Maintenant s’ouvrait devant eux l’arche contre laquelle se rabattait autrefois le pont-levis. Les abords en étaient encombrés d’un tel amoncellement de ronces et d’arbustes entrelacés qu’il leur fallut un long temps avant d’atteindre la voûte où se trouvaient les pierres indiquées par le marquis de Beaugreval.

Là, nouvel obstacle et nouvel effort pour se frayer un double chemin vers les deux parois.

— Nous y sommes, dit enfin Dorothée, qui avait dirigé les travaux, et nous pouvons être sûrs que personne ne nous a précédés.

Avant de commencer l’opération prescrite, ils allèrent jusqu’à l’extrémité de la voûte. Elle s’ouvrait sur la nef immense que formait l’intérieur du donjon, vidé de ses étages, sans autre toit que le ciel. On voyait quatre creux de cheminées qui se superposaient sous des manteaux de pierres sculptées, où des plantes sauvages habitaient.

En bas, on eût dit l’arène ovale d’un cirque romain, avec une série de petites salles, voûtées par en dessus, dont on apercevait les orifices béants, et que des couloirs étroits séparaient en groupes distincts.

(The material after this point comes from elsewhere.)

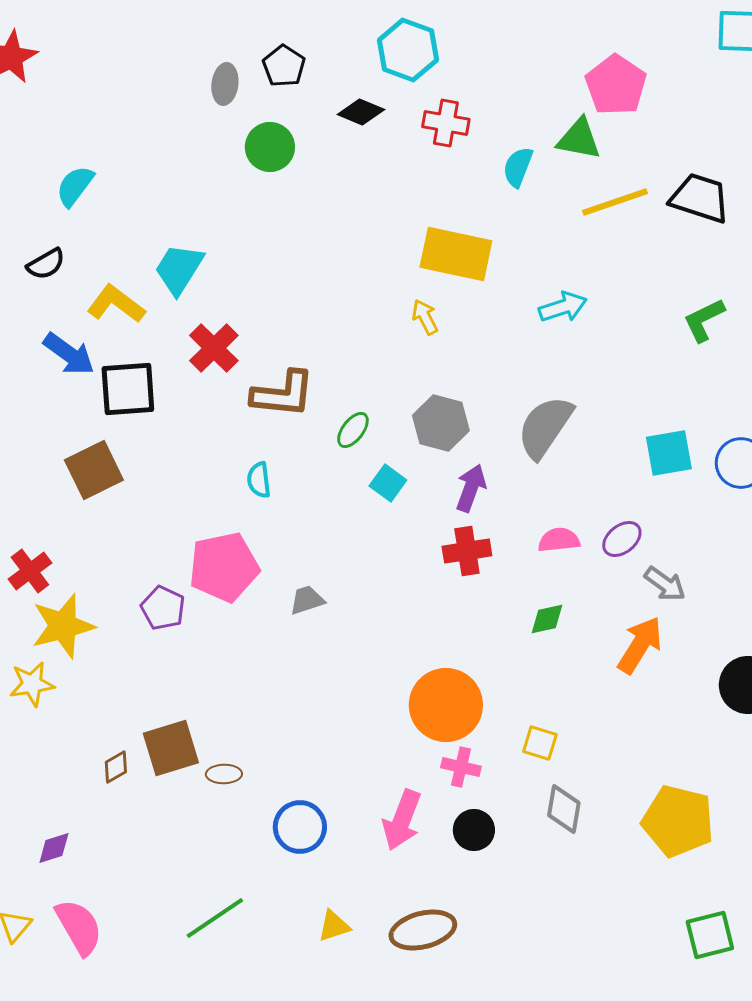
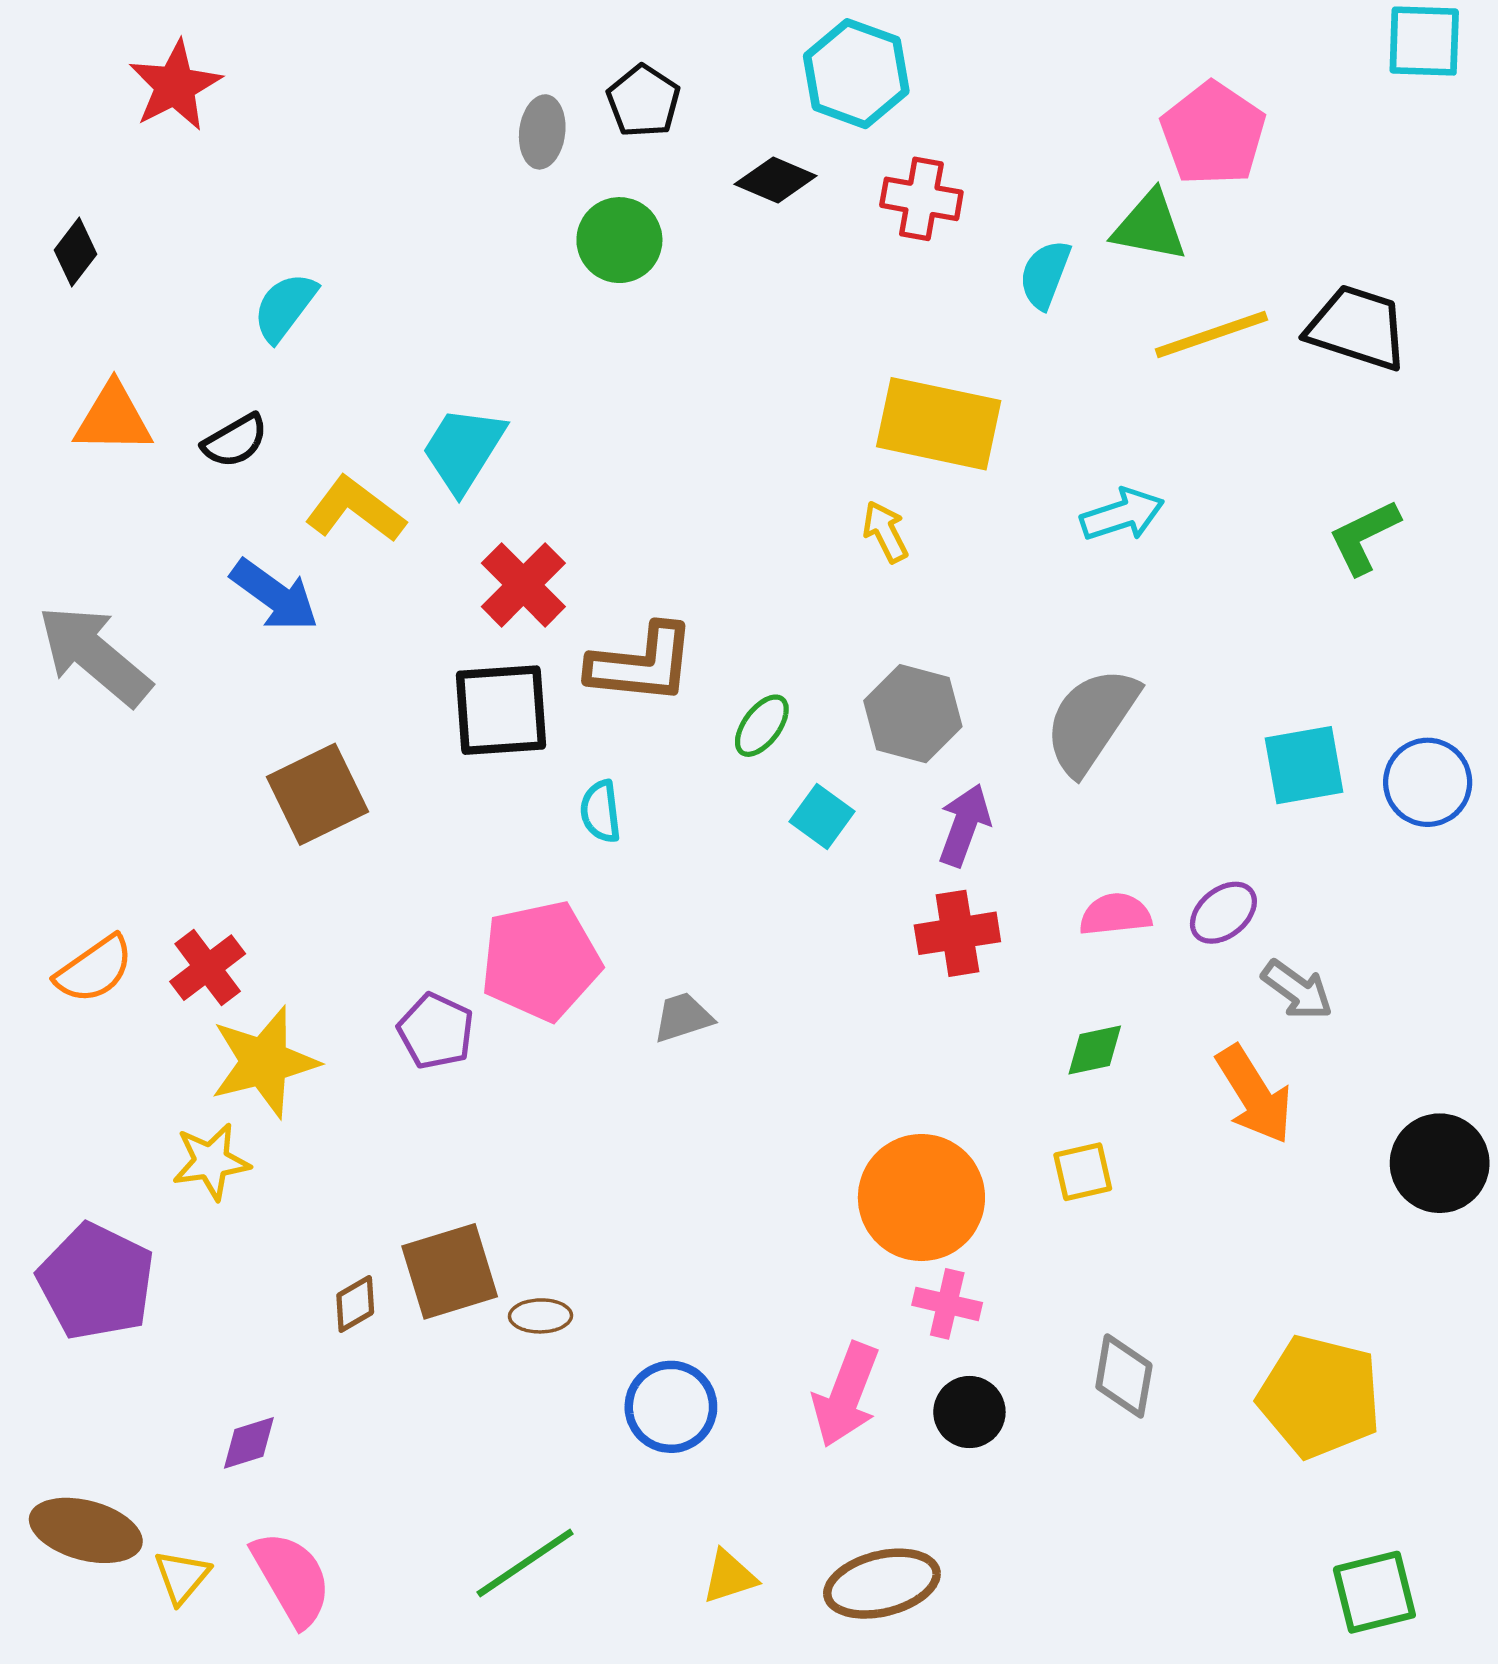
black square: (128, 389) -> (501, 710), moved
orange arrow: (640, 645) -> (1254, 1095), turned 116
yellow square: (540, 743) -> (1083, 1172), moved, turned -30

— Les visiteurs qui se risquent à La Roche-Périac peuvent entrer de ce côté, observa Dorothée. Les noces des environs doivent y venir à l’occasion. Tenez, il y a des papiers gras sur le sol et des boîtes de sardines.

— Ce qui est curieux, dit Webster, c’est que la voûte du pont-levis n’ait pas été déblayée.

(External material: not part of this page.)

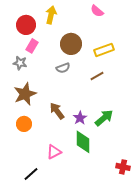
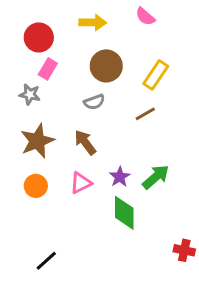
yellow arrow: (51, 15) -> (93, 22), moved, turned 78
yellow rectangle: (104, 50) -> (156, 75), turned -36
brown arrow: (57, 111) -> (85, 142), moved
pink triangle: (54, 152) -> (81, 183), moved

— Par qui ? Croyez-vous que les promeneurs vont perdre leur temps à faire ce que nous avons fait, alors qu’il y a, en face, des issues naturelles ?…

Ils ne semblaient guère pressés de se remettre à l’ouvrage et de vérifier les assertions du marquis, et ce fut plutôt par acquit de conscience, et pour avoir le droit de se dire, sans arrière-pensée : « L’aventure est finie » qu’ils s’attaquèrent aux parois de la voûte.

Dorothée, aussi sceptique que les autres, reprit le commandement avec nonchalance.

— Allons-y, cousins. Vous n’êtes pas venus d’Amérique et de Russie pour vous croiser les bras. Nous devons à notre ancêtre la preuve de notre bonne volonté, et gagner le droit de jeter nos médailles d’or au fond de nos tiroirs. Dario, de Gênes, Errington, de Londres, veuillez respectivement pousser, chacun de votre côté, la troisième pierre en hauteur… oui, ces deux-ci, puisque voici la rainure où glissait l’ancienne herse…

Les pierres se trouvaient assez haut, de sorte que l’Italien et l’Anglais ne les atteignirent qu’en levant les bras. Conseillés par Dorothée, ils grimpèrent sur les épaules de leurs camarades Webster et Kourobelef.

— Êtes-vous prêts ?

— Nous sommes prêts, répondirent Errington et Dario.

— Alors, poussez doucement, et d’une façon continue. Et surtout, ayez la foi ! Me Delarue n’a pas la foi. Aussi je ne lui demande rien.